◆ The task: In total, how many lines of the data contain the word "Golfe"? Only that number is wanted.

Records from a dataset

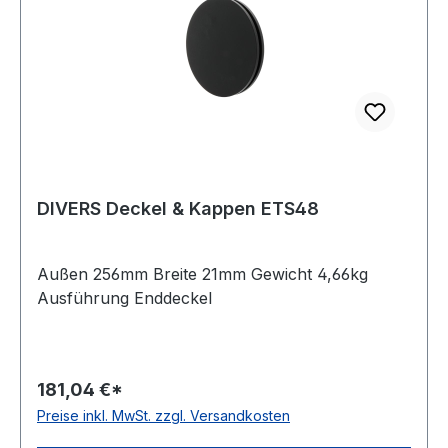
DIVERS Deckel & Kappen ETS48
Außen 256mm Breite 21mm Gewicht 4,66kg
Ausführung Enddeckel
181,04 €*
Preise inkl. MwSt. zzgl. Versandkosten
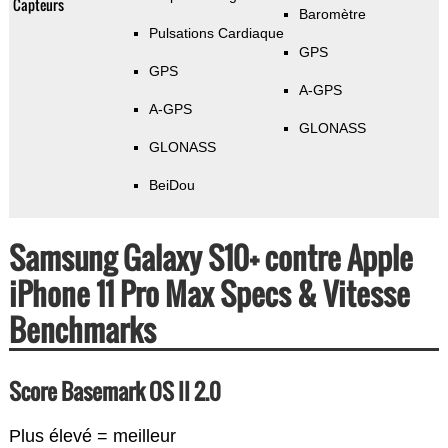
Capteurs
Baromètre
Pulsations Cardiaque
GPS
GPS
A-GPS
A-GPS
GLONASS
GLONASS
BeiDou
Samsung Galaxy S10+ contre Apple
iPhone 11 Pro Max Specs & Vitesse
Benchmarks
Score Basemark OS II 2.0
Plus élevé = meilleur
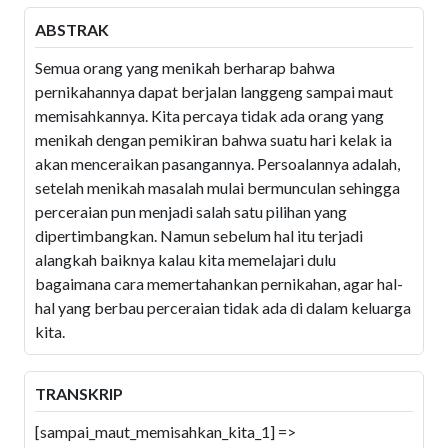
ABSTRAK
Semua orang yang menikah berharap bahwa
pernikahannya dapat berjalan langgeng sampai maut
memisahkannya. Kita percaya tidak ada orang yang
menikah dengan pemikiran bahwa suatu hari kelak ia
akan menceraikan pasangannya. Persoalannya adalah,
setelah menikah masalah mulai bermunculan sehingga
perceraian pun menjadi salah satu pilihan yang
dipertimbangkan. Namun sebelum hal itu terjadi
alangkah baiknya kalau kita memelajari dulu
bagaimana cara memertahankan pernikahan, agar hal-
hal yang berbau perceraian tidak ada di dalam keluarga
kita.
TRANSKRIP
[sampai_maut_memisahkan_kita_1] =>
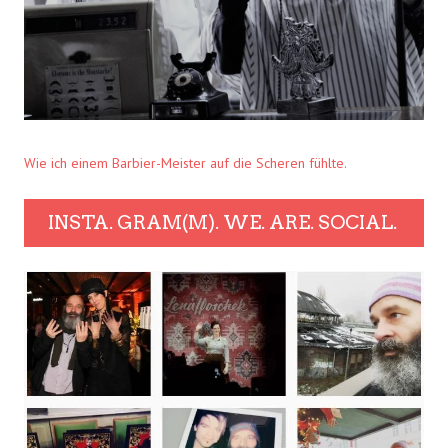
Wie ich einem Barbier-Meister auf die Scheren fühlte.
INSTA. GRAM(M). WE. ARE. SOCIAL.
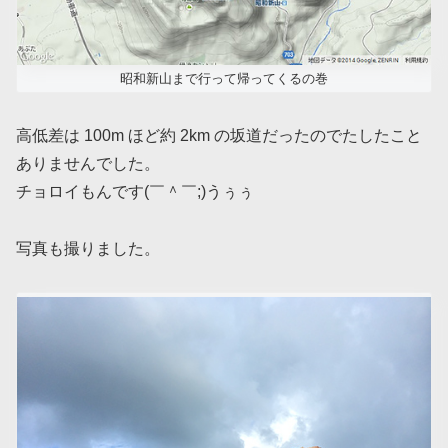
昭和新山まで行って帰ってくるの巻
高低差は 100m ほど約 2km の坂道だったのでたしたこと
ありませんでした。
チョロイもんです(￣＾￣;)うぅぅ
写真も撮りました。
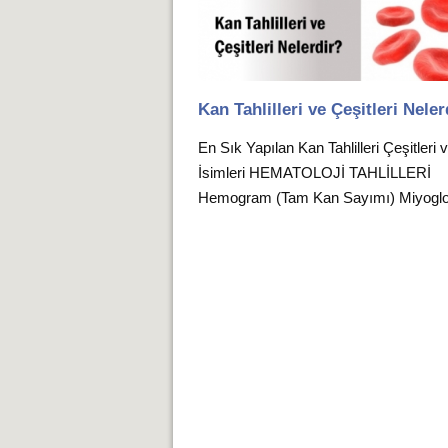
Kan Tahlilleri ve Çeşitleri Neler
En Sık Yapılan Kan Tahlilleri Çeşitleri 
İsimleri HEMATOLOJİ TAHLİLLERİ
Hemogram (Tam Kan Sayımı) Miyoglob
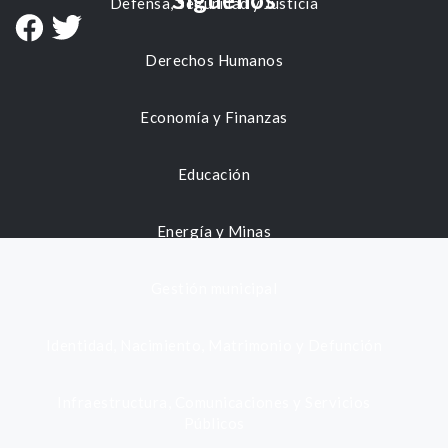
Defensa, Seguridad y Justicia
Derechos Humanos
Economía y Finanzas
Educación
Energía y Minas
Gestión municipal
Identidad, Nacimiento, Matrimonio y Defunción
Infraestructura, Comunicaciones y Servicios
Públicos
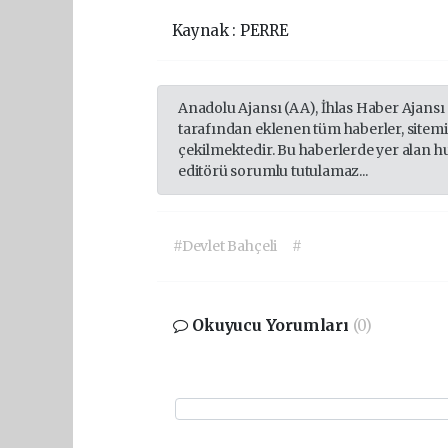
Kaynak
:
PERRE
Anadolu Ajansı (AA), İhlas Haber Ajansı
tarafından eklenen tüm haberler, sitem
çekilmektedir. Bu haberlerde yer alan h
editörü sorumlu tutulamaz...
#Devlet Bahçeli
#
Okuyucu Yorumları
(0)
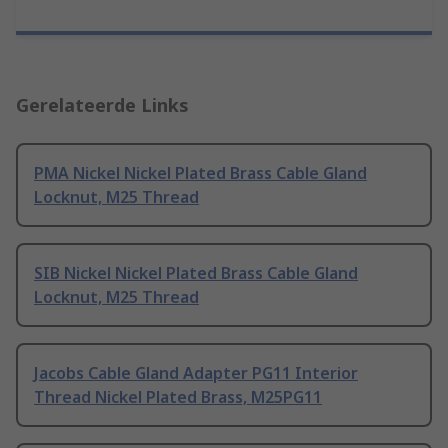
Gerelateerde Links
PMA Nickel Nickel Plated Brass Cable Gland
Locknut, M25 Thread
SIB Nickel Nickel Plated Brass Cable Gland
Locknut, M25 Thread
Jacobs Cable Gland Adapter PG11 Interior
Thread Nickel Plated Brass, M25PG11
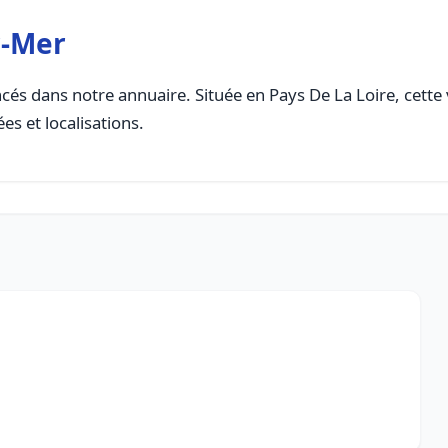
r-Mer
cés dans notre annuaire. Située en Pays De La Loire, cette v
es et localisations.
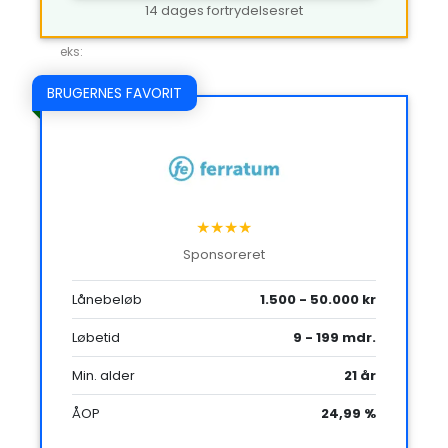
14 dages fortrydelsesret
eks:
BRUGERNES FAVORIT
★★★★
Sponsoreret
Lånebeløb
1.500 - 50.000 kr
Løbetid
9 - 199 mdr.
Min. alder
21 år
ÅOP
24,99 %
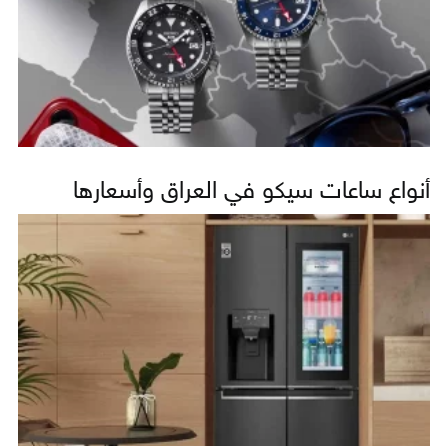
أنواع ساعات سيكو في العراق وأسعارها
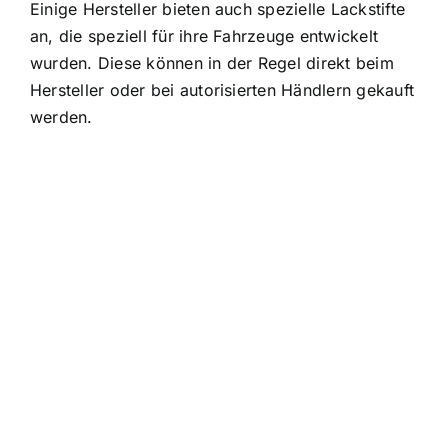
Einige Hersteller bieten auch spezielle Lackstifte
an, die speziell für ihre Fahrzeuge entwickelt
wurden. Diese können in der Regel direkt beim
Hersteller oder bei autorisierten Händlern gekauft
werden.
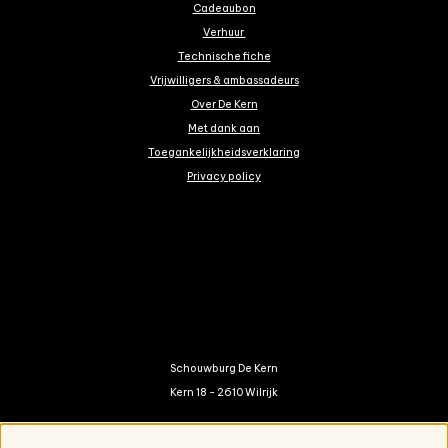
Cadeaubon
Verhuur
Technische fiche
Vrijwilligers & ambassadeurs
Over De Kern
Met dank aan
Toegankelijkheidsverklaring
Privacy policy
Schouwburg De Kern
Kern 18 - 2610 Wilrijk
kern@antwerpen.be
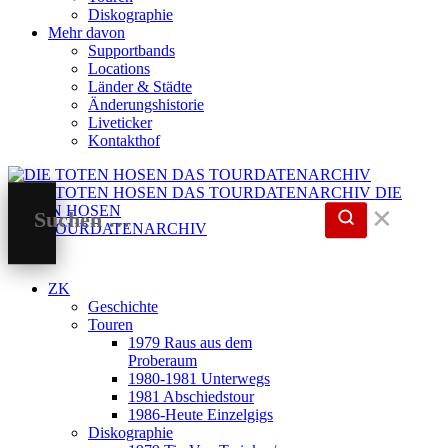
Diskographie
Mehr davon
Supportbands
Locations
Länder & Städte
Änderungshistorie
Liveticker
Kontakthof
DIE
TOTEN HOSEN
✕
DAS TOURDATENARCHIV
ZK
Geschichte
Touren
1979 Raus aus dem
Proberaum
1980-1981 Unterwegs
1981 Abschiedstour
1986-Heute Einzelgigs
Diskographie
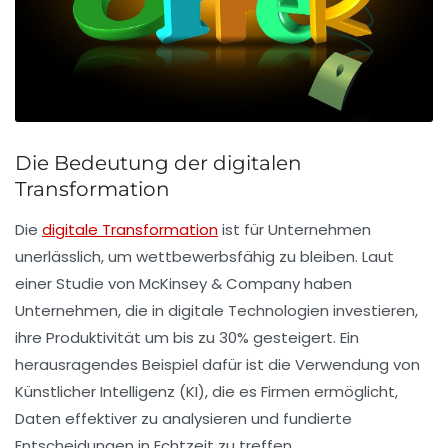
Die Bedeutung der digitalen
Transformation
Die
digitale Transformation
ist für Unternehmen
unerlässlich, um wettbewerbsfähig zu bleiben. Laut
einer Studie von McKinsey & Company haben
Unternehmen, die in digitale Technologien investieren,
ihre Produktivität um bis zu
30%
gesteigert. Ein
herausragendes Beispiel dafür ist die Verwendung von
Künstlicher Intelligenz
(KI), die es Firmen ermöglicht,
Daten effektiver zu analysieren und fundierte
Entscheidungen in Echtzeit zu treffen.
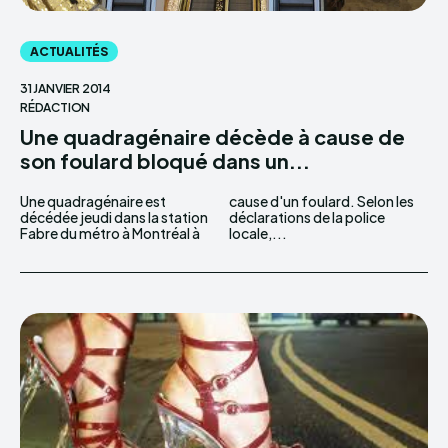
ACTUALITÉS
31 JANVIER 2014
RÉDACTION
Une quadragénaire décède à cause de
son foulard bloqué dans un...
Une quadragénaire est
cause d'un foulard. Selon les
décédée jeudi dans la station
déclarations de la police
Fabre du métro à Montréal à
locale,...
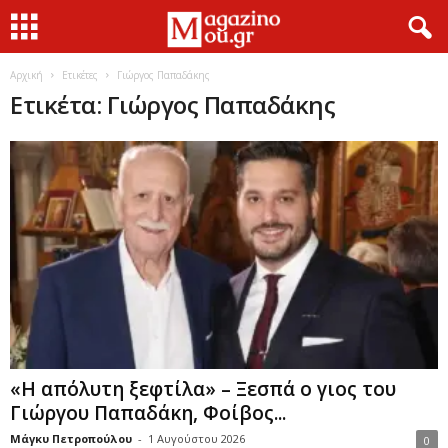
Αρχική
Ετικέτες
Γιώργος Παπαδάκης
Ετικέτα: Γιώργος Παπαδάκης
«Η απόλυτη ξεφτίλα» – Ξεσπά ο γιος του
Γιώργου Παπαδάκη, Φοίβος...
Μάγκυ Πετροπούλου
-
1 Αυγούστου 2026
0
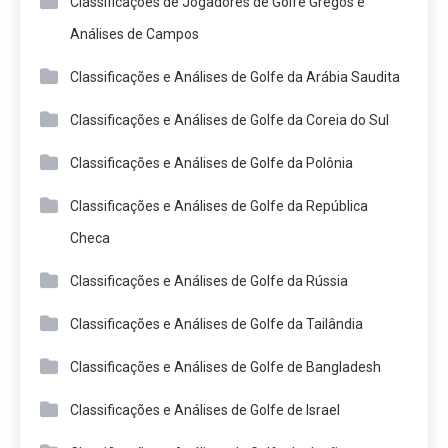
Classificações de Jogadores de Golfe Gregos e
Análises de Campos
Classificações e Análises de Golfe da Arábia Saudita
Classificações e Análises de Golfe da Coreia do Sul
Classificações e Análises de Golfe da Polônia
Classificações e Análises de Golfe da República
Checa
Classificações e Análises de Golfe da Rússia
Classificações e Análises de Golfe da Tailândia
Classificações e Análises de Golfe de Bangladesh
Classificações e Análises de Golfe de Israel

◆ Task output: 9